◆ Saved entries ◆
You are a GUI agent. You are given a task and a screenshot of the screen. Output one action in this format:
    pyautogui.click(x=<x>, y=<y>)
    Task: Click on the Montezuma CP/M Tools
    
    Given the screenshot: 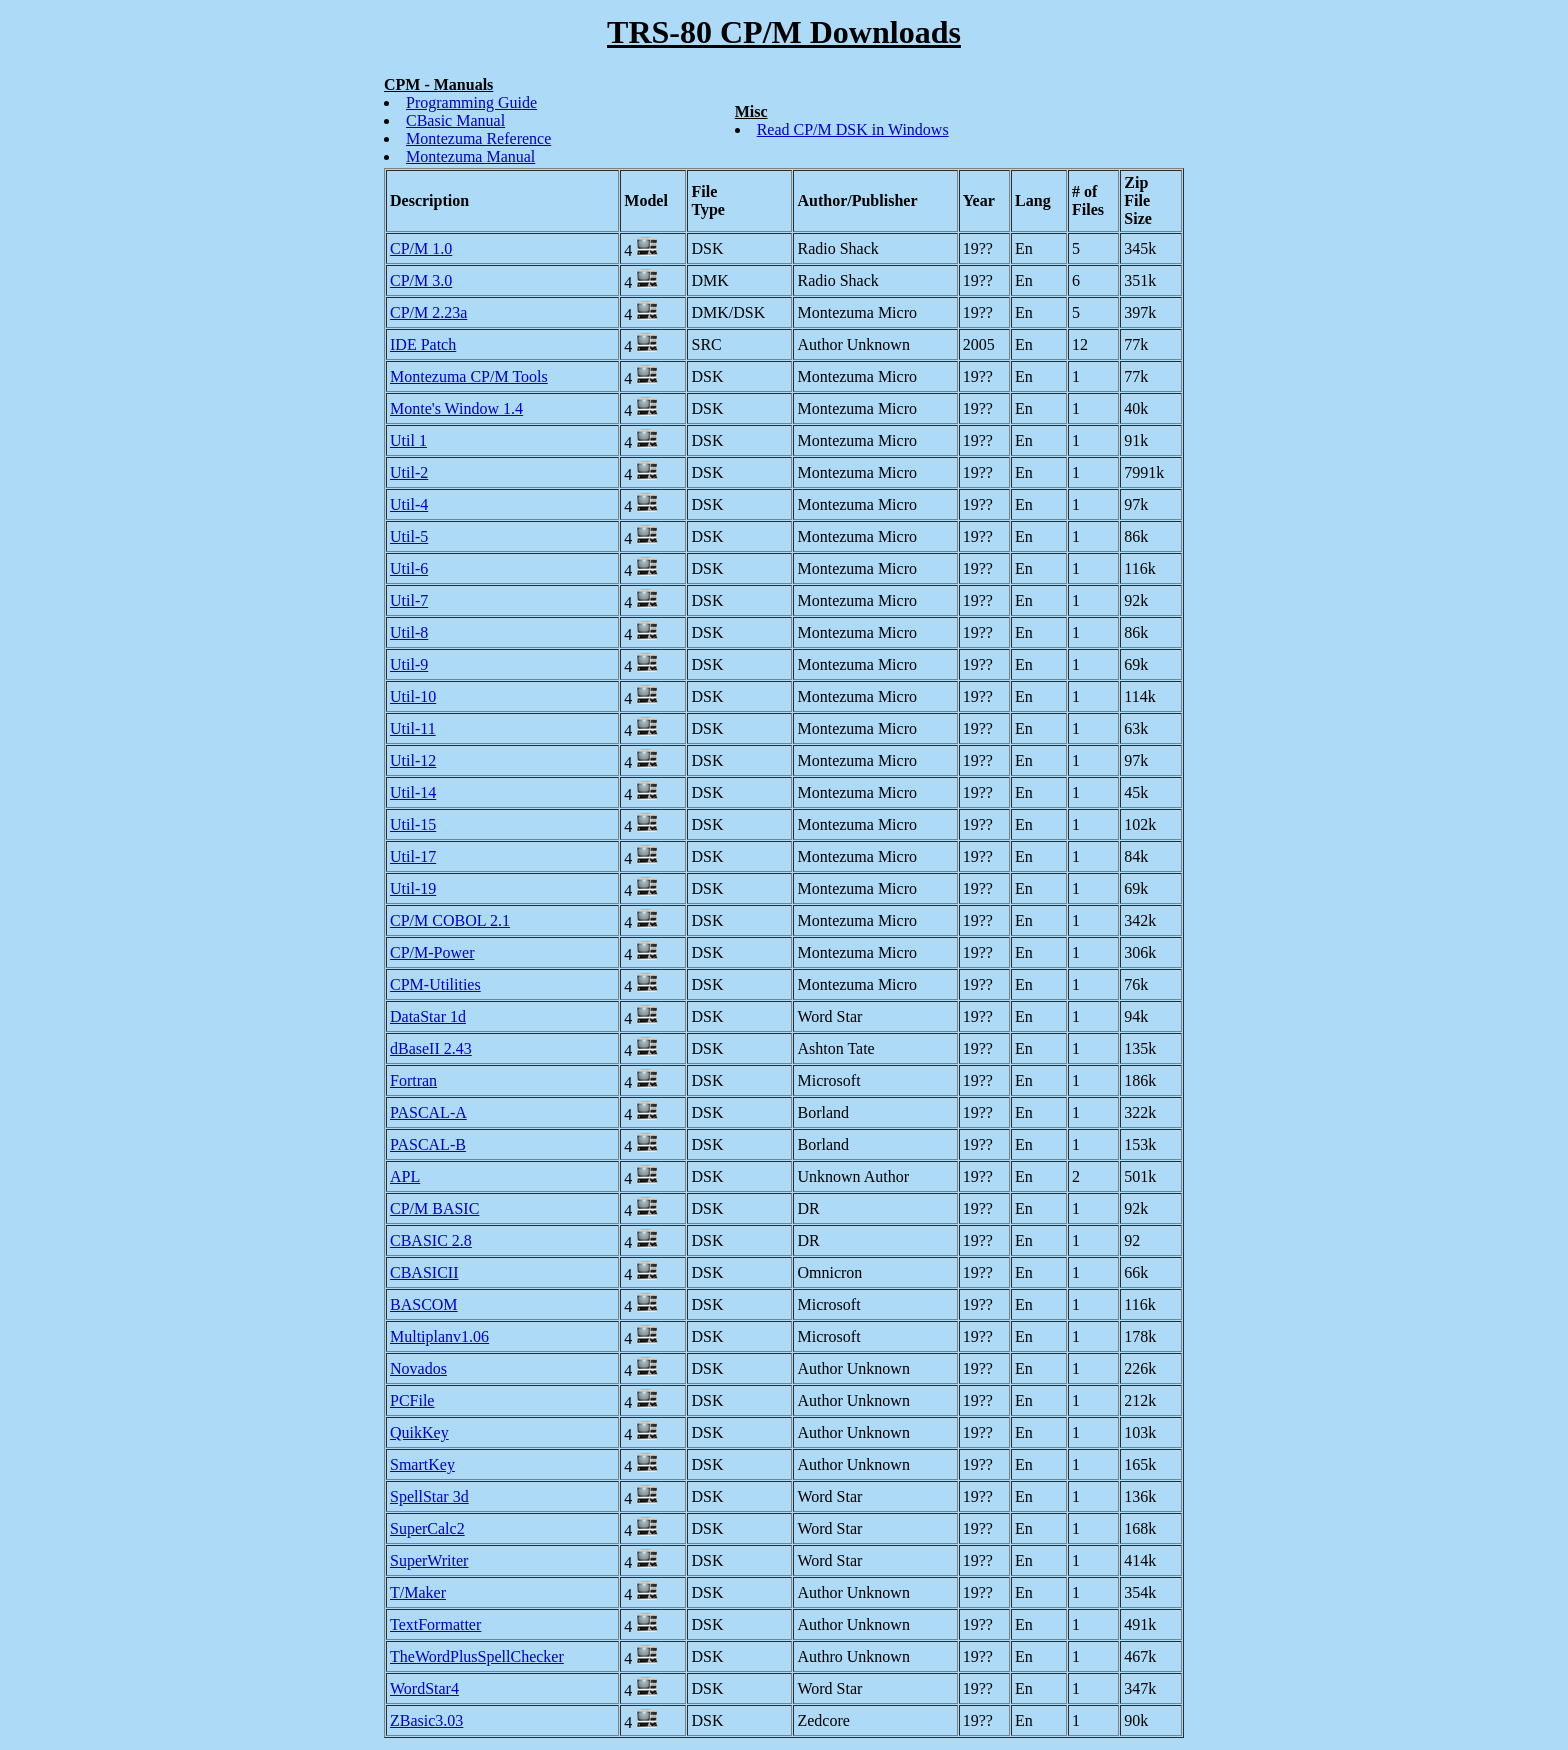 What is the action you would take?
    pyautogui.click(x=469, y=376)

◆ Problem to work on ◆
Up to and including the line that contains "Task: Click on the Montezuma CP/M Tools", output the records above exactly, beginning with their first line.

◆ Answer box ◆
You are a GUI agent. You are given a task and a screenshot of the screen. Output one action in this format:
    pyautogui.click(x=<x>, y=<y>)
    Task: Click on the Montezuma CP/M Tools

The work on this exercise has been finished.